Belgium, (Brussels Morning Newspaper) The foreign ministers of Russia and Ukraine met in Turkey today, marking their first encounter since the start of the war.
Despite Turkey’s hopes that the talks could prove to be a turning point, Ukraine’s Minister of Foreign Affairs, Dmytro Kuleba, pointedly lowered expectations for a truce, Reuters reported
Turkey’s Minister of Foreign Affairs, Mevlüt Çavuşoğlu, is heading the Turkish delegation mediating the talks. He pointed out that both Kuleba and Lavrov had requested that he attend.
Before the meeting, Kuleba called on his Russian counterpart Sergey Lavrov to engage “in good faith, not from a propagandistic perspective”, while indicating anew that he does not have high expectations.

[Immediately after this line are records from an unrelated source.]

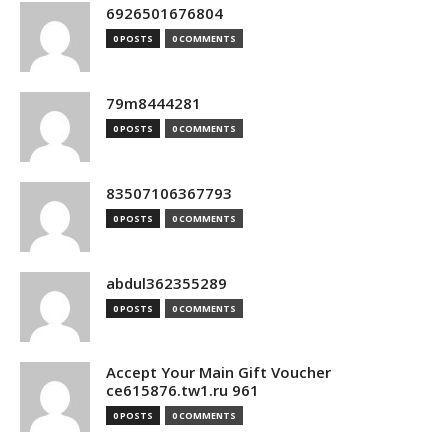
6926501676804
0 POSTS
0 COMMENTS
79m8444281
0 POSTS
0 COMMENTS
83507106367793
0 POSTS
0 COMMENTS
abdul362355289
0 POSTS
0 COMMENTS
Accept Your Main Gift Voucher
ce615876.tw1.ru 961
0 POSTS
0 COMMENTS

“We are interested in a ceasefire, liberating our territories and the third point is to resolve all humanitarian issues”, he pointed out in a statement on Wednesday.
The Russian side had insisted that its demands must be met if hostilities are to cease and that these included the stipulation that Ukraine abandon its NATO aspirations.
Previous meetings led nowhere
Russian and Ukrainian delegations previously met in Ukraine and Belarus with little impact.
Moscow describes its invasion of Ukraine as being a “special military operation” aimed at limiting Ukraine’s military capacities and fighting against “neo-Nazis”, claims Kiev rejects outright, terming the Russian attack as an unprovoked war against a democracy.
Today’s meeting is being held on the margins of a diplomacy forum in Antalya. Mustafa Aydin, Head of the Turkish International Relations Council, describes the meeting as “a step forward” and notes that it could lead to even higher-level meetings.
“Russia is not yet close to entertaining peace, though it is slowly changing its stance,” Aydin declared. “Its initially uncompromising posture is slowly giving way to a negotiation stance though not yet enough for a concrete outcome”, he cautioned.
Turkey maintains good ties with Russia and Ukraine, and shares a maritime border with them in the Black Sea. While Ankara cooperates closely with Russia on trade, energy and defence, the fact that it has supplied Ukraine with drones has angered Moscow.
Although Ankara has described Russia’s attack as unacceptable and has called for an end to hostilities, Turkey has not supported sanctions against Russia.